In the first picture, they calculate the wave function in K space to time zero
Then find the time dependent wave function in K space
so basically if f(k,0) then they apply time deveolopment to find f(k,t)
then the density of momentum is given by f . f* where * is the conjugate
 
11:58 AM
oh, the question actually just wants you to compute $\phi(k,t)$ and its square
 
ah..
yes
 
i.e. the wavefunction and probability in momentum space
and that's what they're doing
 
Mad
yes it is very badly worded
 
by saying momenutm is 2hk
 
"the probability density of the particle with momentum $2\hbar k$" is a strange way to say that
 
11:59 AM
thwy are asking to find probability density in momentum space
ok thanks @mad
b/w what book was that
 
Mad
do you know why they wrote 2 times that
Because the particle velocity is twice the group velocity
 
yes
in the third part thwye are asking for mean energy
it should the expectaiton value of H
but they calculated something more wierd
 
Mad
H in ort space
they are calculating it in K space
 
but psi should be k space htem
 
Mad
it is
or is it not
 
12:03 PM
no
 
Mad
i cant understand this terrible handwriting
Okay well then its not problem
do you know how to write H
 
they used psi(x,t)
how?
 
Mad
the hamiltonian is given without the correspondenzprinciple to be:
H = p^2/2m + V
this is a free particle. V = 0
P is substuted to be hk
 
ok...
 
Mad
but to be honest, ia m not sure why they are not using the correspondenceprinciple to write p as an operator
it probably has to do with calculating the "mean"
 
12:07 PM
also
 
Mad
And not the Expectation value
 
does this question makes any sense?
asking about mean energy
 
12:48 PM
Wait until the AIs get robot bodies
 
12:59 PM
> Wang (1951, 1952) and Tits (1955) classified two-point homogeneous Riemannian manifolds
 
 
1 hour later…
2:06 PM
i have another question about the lorentz transformation. it says in carroll that the velocity in reference in this coordinate transformation is $\frac{x}{t}$ where $x,t$ are the original coordinates. then it says the transformation is $t' = \gamma (t - vx)$ and $x' = \gamma (x - vt)$ then it says that in this transformation, the light cones stay the same.
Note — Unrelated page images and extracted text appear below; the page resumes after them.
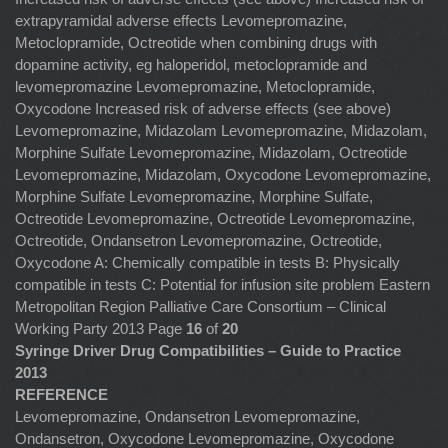
extrapyramidal adverse effects Levomepromazine,
Metoclopramide, Octreotide when combining drugs with
dopamine activity, eg haloperidol, metoclopramide and
levomepromazine Levomepromazine, Metoclopramide,
Oxycodone Increased risk of adverse effects (see above)
Levomepromazine, Midazolam Levomepromazine, Midazolam,
Morphine Sulfate Levomepromazine, Midazolam, Octreotide
Levomepromazine, Midazolam, Oxycodone Levomepromazine,
Morphine Sulfate Levomepromazine, Morphine Sulfate,
Octreotide Levomepromazine, Octreotide Levomepromazine,
Octreotide, Ondansetron Levomepromazine, Octreotide,
Oxycodone A: Chemically compatible in tests B: Physically
compatible in tests C: Potential for infusion site problem Eastern
Metropolitan Region Palliative Care Consortium – Clinical
Working Party 2013 Page
16
of
20
Syringe Driver Drug Compatibilities – Guide to Practice
2013
REFERENCE
Levomepromazine, Ondansetron Levomepromazine,
Ondansetron, Oxycodone Levomepromazine, Oxycodone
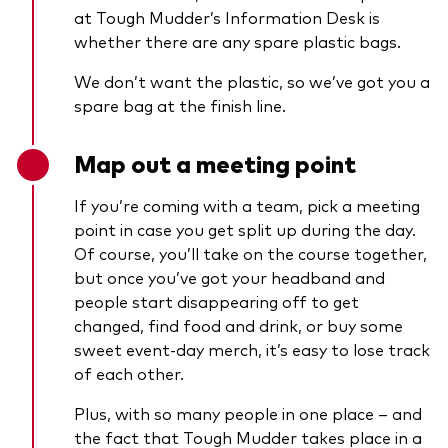
at Tough Mudder’s Information Desk is
whether there are any spare plastic bags.
We don’t want the plastic, so we’ve got you a
spare bag at the finish line.
Map out a meeting point
If you’re coming with a team, pick a meeting
point in case you get split up during the day.
Of course, you’ll take on the course together,
but once you’ve got your headband and
people start disappearing off to get
changed, find food and drink, or buy some
sweet event-day merch, it’s easy to lose track
of each other.
Plus, with so many people in one place – and
the fact that Tough Mudder takes place in a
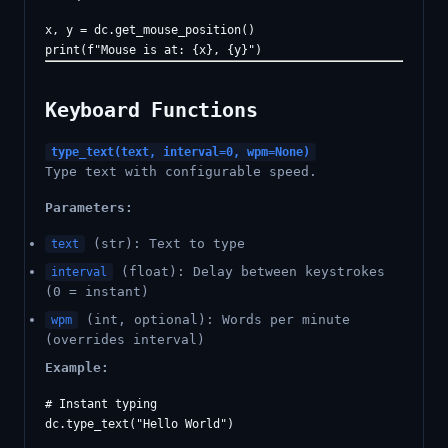
x, y = dc.get_mouse_position()

Keyboard Functions
type_text(text, interval=0, wpm=None)
Type text with configurable speed.
Parameters:
(str): Text to type
text
(float): Delay between keystrokes
interval
(0 = instant)
(int, optional): Words per minute
wpm
(overrides interval)
Example:
# Instant typing

dc.type_text("Hello World")
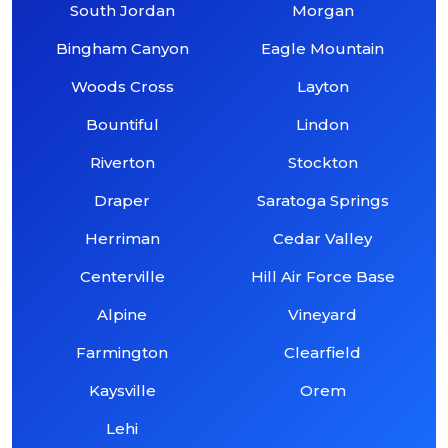
South Jordan
Morgan
Bingham Canyon
Eagle Mountain
Woods Cross
Layton
Bountiful
Lindon
Riverton
Stockton
Draper
Saratoga Springs
Herriman
Cedar Valley
Centerville
Hill Air Force Base
Alpine
Vineyard
Farmington
Clearfield
Kaysville
Orem
Lehi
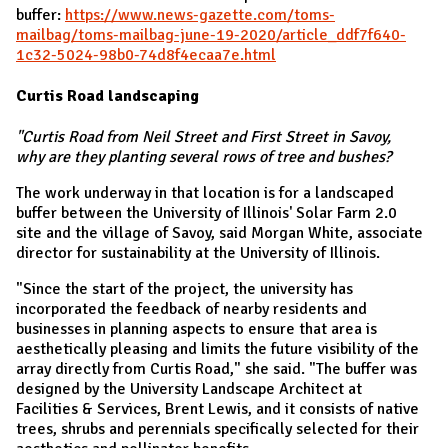
buffer:
https://www.news-gazette.com/toms-
mailbag/toms-mailbag-june-19-2020/article_ddf7f640-
1c32-5024-98b0-74d8f4ecaa7e.html
Curtis Road landscaping
"Curtis Road from Neil Street and First Street in Savoy,
why are they planting several rows of tree and bushes?
The work underway in that location is for a landscaped
buffer between the University of Illinois' Solar Farm 2.0
site and the village of Savoy, said Morgan White, associate
director for sustainability at the University of Illinois.
"Since the start of the project, the university has
incorporated the feedback of nearby residents and
businesses in planning aspects to ensure that area is
aesthetically pleasing and limits the future visibility of the
array directly from Curtis Road," she said. "The buffer was
designed by the University Landscape Architect at
Facilities & Services, Brent Lewis, and it consists of native
trees, shrubs and perennials specifically selected for their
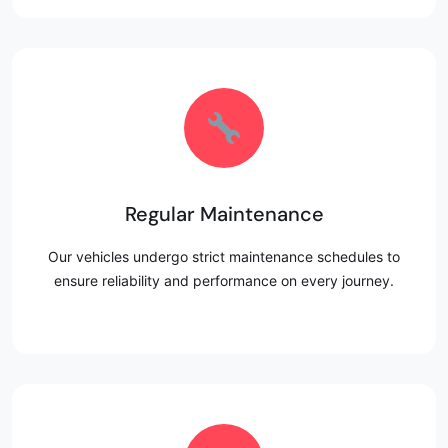
Regular Maintenance
Our vehicles undergo strict maintenance schedules to
ensure reliability and performance on every journey.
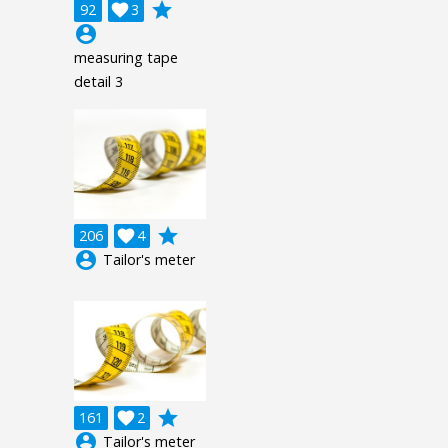
grade
92

3
account_circle
measuring tape
detail 3
grade
206

4
account_circle
Tailor's meter
grade
161

2
account_circle
Tailor's meter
i think i am misunderstanding smth because the line $x = t$ seems to become the origin in the new frame so ? how is that the light cones staying the same
 
@Relativisticcucumber no, the line $x = vt$ becomes the origin
 
aw man that message will forever say gamme XD so sad
 
and "the light cones stay the same" means that in every frame, the light cones will be at 45°
@Relativisticcucumber not while I can abuse some mod powers :)
 
but $x = vt$ doesnt make sense if $v := \frac{x}{t}$?
@ACuriousMind omg thanks
or, it makes sense but not as a line
 
2:13 PM
@Relativisticcucumber I don't think that's the definition of $v$
but in any case even if it was, then setting $x' = 0$ (the origin in the primed frame) in your transformation is simply equivalent to $\gamma(x-vt) = 0\implies x = vt$.
 
i think im still not understanding this notion of $v$. on the one hand i was told this is the velocity of the one frame wrt the other frame, but then in this book it says $v = \frac{x}{t}$ and i am not sure how these are the same thing. the later one is slightly more sensible to me
 
they're both the same but you need to interpret correctly what $v = x/t$ is supposed to mean
for instance, by saying that these are the $x$ and $t$ coordinates of the origin $x' = 0$ of the primed frame
 
but doesnt the notion of $\frac{x}{t}$ exist solely within the $(x,t)$ system whereas the notion of frame velocity relies on there being two frames?
 
$x' = 0$ defines a line in spacetime. You can look at the points on that line from any frame and think about how it looks from there
when you look at it from the frame with the $x$-$t$ coordinates, then the line looks like the line a point moving at $x/t = v$ traces out
conversely, when you look at the point $x=0$ from the primed frame, you'll find it looks like it moves with $-v = x' / t'$!
 
i see!
thanks !!
 
Mad
2:51 PM
why?
And isnt oservables associated with operators?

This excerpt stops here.